3) If the XXX.o file cannot be found, then we have to enter the corresponding directory and compile it ourselves. The compilation command can refer to the latest line of compilation command above the error message, but if it is a compiled .h file, it must be changed to a .c file; if we cannot find the header file when compiling, then locate this header file and then The directory contains the compilation command as the -I parameter, similar to this
root@sundata:/data/szc/rodinia_3.1/openmp/leukocyte/OpenMP# cc -c -O -DHAVE_CONFIG_H *.c -I/data/szc/rodinia_3.1/openmp/leukocyte/meschach_lib
View Results
Finally, let's take a look at the results generated in the bin directory
Compilation is now complete
run
Take kmeans as an example, other examples may have problems
1. Enter the data/kmeans directory
root@sundata:/data/szc/rodinia_3.1# cd data/kmeans/
2. Copy a copy of kmeans.cl file
root@sundata:/data/szc/rodinia_3.1/data/kmeans# cp /data/szc/rodinia_3.1/opencl/kmeans/kmeans.cl .
3. Run the test sample
root@sundata:/data/szc/rodinia_3.1/data/kmeans# ../../bin/linux/opencl/kmeans -i 204800.txt
WG size of kernel_swap = 256, WG size of kernel_kmeans = 256
I/O completed
Number of objects: 204800
Number of features: 34
iterated 19 times
Number of Iteration: 1
root@sundata:/data/szc/rodinia_3.1/data/kmeans# ../../bin/linux/cuda/kmeans -i 204800.txt
I/O completed
Number of objects: 204800
Number of features: 34
iterated 2 times
Number of Iteration: 1
root@sundata:/data/szc/rodinia_3.1/data/kmeans# ../../bin/linux/omp/kmeans -i 204800.txt
I/O completed
num of threads = 1
number of Clusters 5
number of Attributes 34
Time for process: 0.491860
Screenshot below
Error handling
If some test samples run incorrectly under bin
Or you can't find the executable file at all (there is no b+tree in the picture below)

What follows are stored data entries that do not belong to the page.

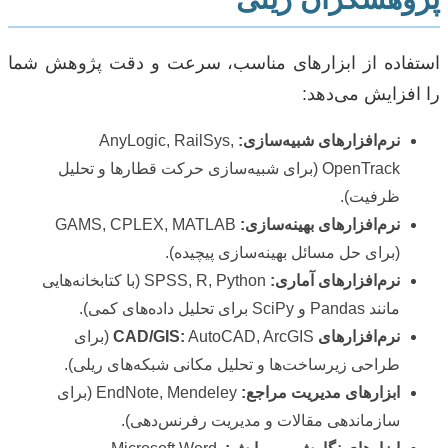
استفاده از ابزارهای مناسب، سرعت و دقت پژوهش شما
را افزایش می‌دهد:
نرم‌افزارهای شبیه‌سازی:
AnyLogic, RailSys,
OpenTrack (برای شبیه‌سازی حرکت قطارها و تحلیل
ظرفیت).
نرم‌افزارهای بهینه‌سازی:
GAMS, CPLEX, MATLAB
(برای حل مسائل بهینه‌سازی پیچیده).
نرم‌افزارهای آماری:
SPSS, R, Python (با کتابخانه‌هایی
مانند Pandas و SciPy برای تحلیل داده‌های کمی).
نرم‌افزارهای CAD/GIS:
AutoCAD, ArcGIS (برای
طراحی زیرساخت‌ها و تحلیل مکانی شبکه‌های ریلی).
ابزارهای مدیریت مراجع:
EndNote, Mendeley (برای
سازماندهی مقالات و مدیریت رفرنس‌دهی).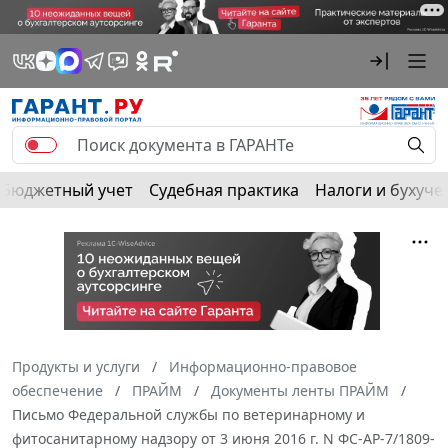
Бюджетный учет
Судебная практика
Налоги и бухуче
Продукты и услуги
Информационно-правовое
обеспечение
ПРАЙМ
Документы ленты ПРАЙМ
Письмо Федеральной службы по ветеринарному и
фитосанитарному надзору от 3 июня 2016 г. N ФС-АР-7/1809-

A feasible solution is to switch to the model you want to run (such as opencl), enter the application you want to test, and compile or run it. Just run the following opencl/bfs directly
But opencl/b+tree reports an error directly, the memory overflow should be
But the cuda version can run normally, just change sm_20 in Makefile to sm_60 before compiling
root@sundata:/data/szc/rodinia_3.1/cuda/b+tree# vim Makefile
root@sundata:/data/szc/rodinia_3.1/cuda/b+tree# make KERNEL_DIM="-DRD_WG_SIZE_0=256"
The running screenshot is as follows
Conclusion
In short, compiling and running rodinia is a very cumbersome process, during which many problems will be encountered, and we need to find ways to solve them according to the actual situation.
So far, I will share with you the results of my compilation. Many executable files can be run directly:
Link: https://pan.baidu.com/s/1a8x9M_tRN9wqeDU627xkAw
Extraction code: cgs4
If you have any questions, you can discuss them in the comment section, and I will reply as soon as I see them.